Бек кивнул в сторону своего хищного любимца, который распростерся на крыльце, положив голову на лапы, и внимательно следил за каждым движением обоих.
– Позаботься о нем, если со мной что-нибудь случится. Выпусти его на свободу.
– Это где же, интересно, вы будете, когда я возьмусь это делать, рискуя, что он разорвет меня на куски?
– Я буду на том свете. В противном случае ты мне будешь не нужен. Я хочу спокойно лежать в могиле, не ворочаясь из-за того, что волк погибает от голода в моей хижине.
– У него есть какое-нибудь имя? – Эдди посмотрел на зверя, тот, в свою очередь, смотрел на него.
– Полагаешь, имя что-нибудь значит? Ты остаешься тем, кто ты есть, как бы тебя ни звали. Назови его Безымянный. Или Президент. Один черт. Скажи мне только, что ты надумал. Согласен ты на такой обмен или нет? Решай.
Приобретать волка Эдди хотелось меньше всего, но он был уверен, что у отшельника впереди долгая жизнь. Он кивнул, и они скрепили сделку рукопожатем.
– А халупу эту сожги дотла, – сказал Бек. – Когда я помру, она никому не будет нужна.

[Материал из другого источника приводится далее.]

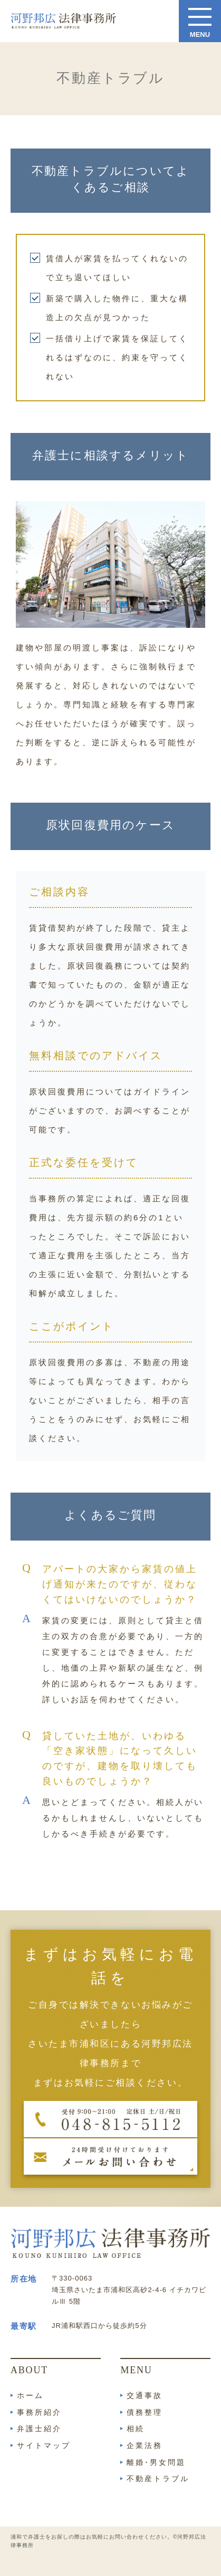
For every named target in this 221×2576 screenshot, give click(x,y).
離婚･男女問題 (156, 2462)
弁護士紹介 (39, 2428)
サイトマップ (44, 2445)
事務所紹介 (39, 2412)
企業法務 (144, 2445)
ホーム (30, 2395)
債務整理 (144, 2412)
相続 (136, 2428)
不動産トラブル (158, 2478)
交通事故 (144, 2395)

Эдди согласился выполнить и эту просьбу. Он хотел расспросить Бека о русалке подробнее, но тот сделал знак, что им пора идти. Эдди привязал к ошейнику Митса леску, чтобы неугомонный пес не убегал. Отшельник потопал в своих черных сапогах по папоротникам и ягодным кустам в сторону реки. Вокруг них порхали воробьи, устраивавшиеся в кустах на ночь. Некоторое время они шли молча, но, выйдя на гребень холма, Бек остановился. Всходила луна, освещая белесым светом широкую долину реки.
– Знаешь, как я понял, что она не русалка? У нее были голые ноги. А меня всегда учили, что у русалок ног не бывает. Вон там я их увидел, – Бек указал на одну из ложбин.

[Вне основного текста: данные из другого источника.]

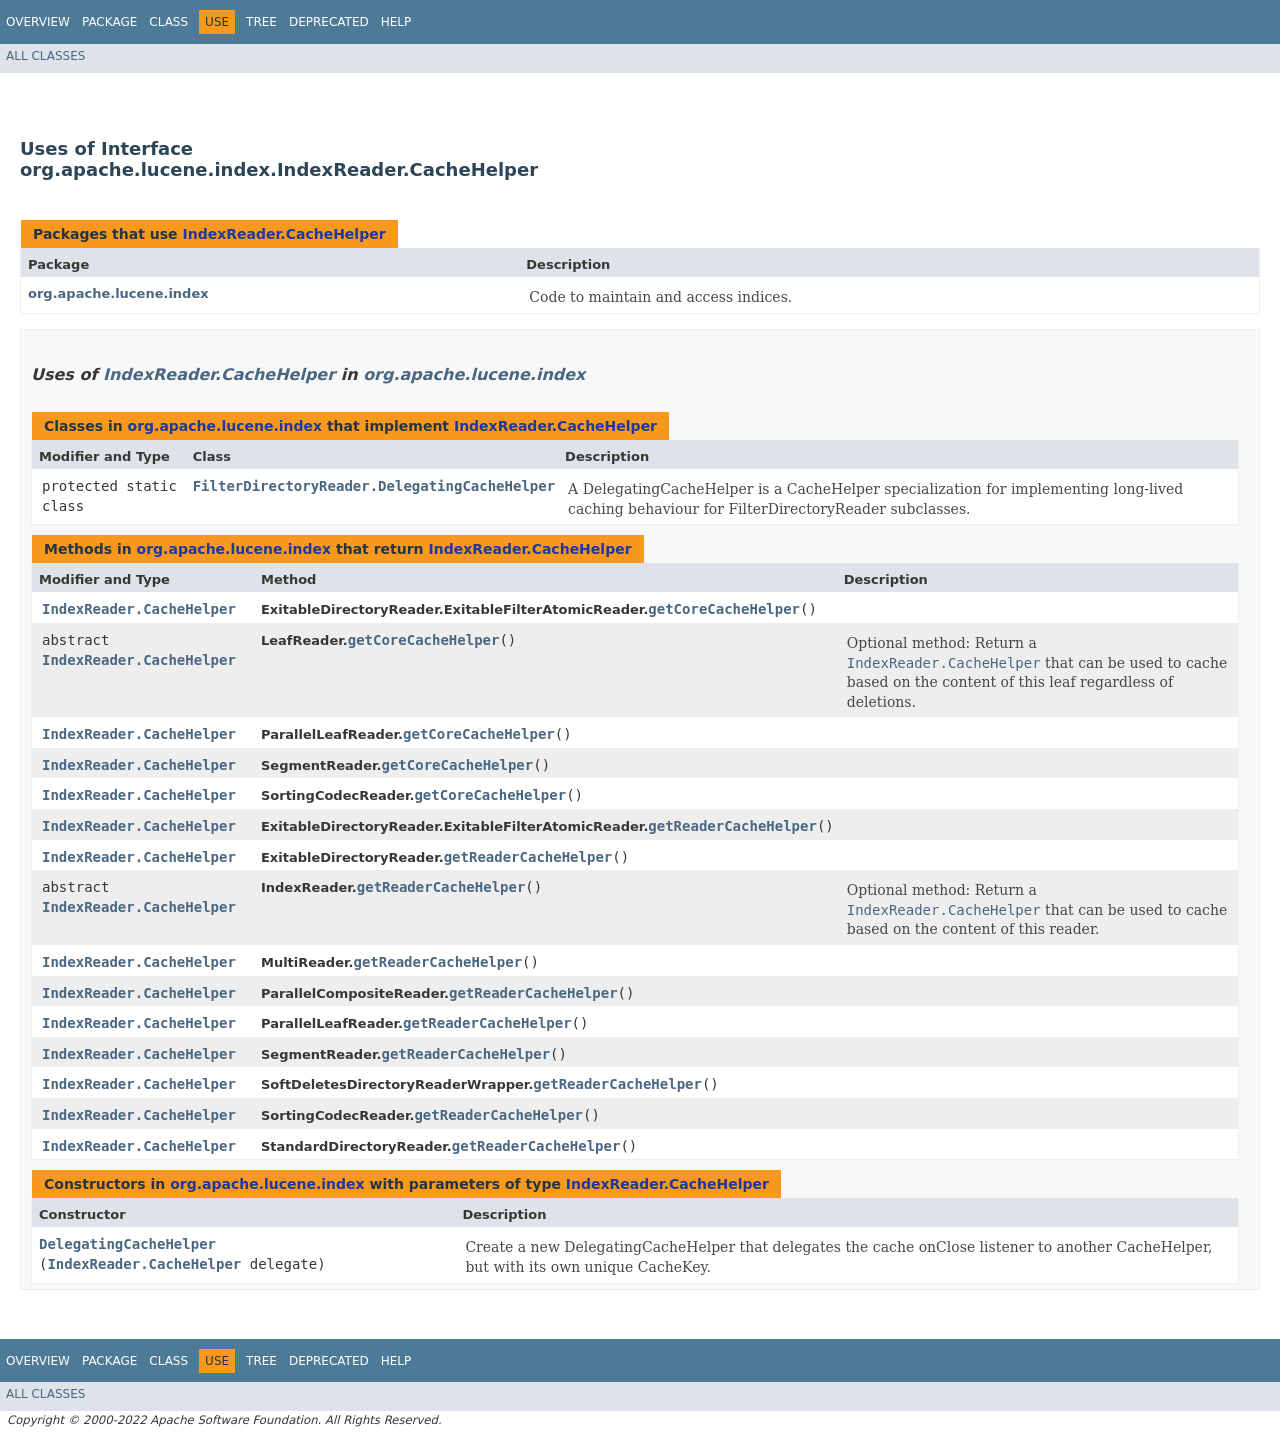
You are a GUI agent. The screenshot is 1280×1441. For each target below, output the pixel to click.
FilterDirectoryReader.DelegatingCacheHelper (374, 486)
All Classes (45, 56)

Им надо было пересечь болото, от которого поднимался сырой запах жидкой грязи. С каждым шагом они по колено увязали в ней.
– Может, хочешь вернуться? – спросил Бек, которого развеселил недовольный вид Эдди, который отмахивался от комаров. – Да, живности тут хватает. Я однажды нашел кости слоненка, а знающий человек сказал, что это мохнатый мамонт. Я и сам тут, возможно, в скором времени окажусь.
Эдди махнул рукой в знак того, что хочет идти дальше. Он взял Митса на руки и перенес его через самое глубокое место. Летом глинистая почва высохнет и затвердеет, но весной эта вязкая грязь могла легко засосать человека или собаку, точно зыбучий песок.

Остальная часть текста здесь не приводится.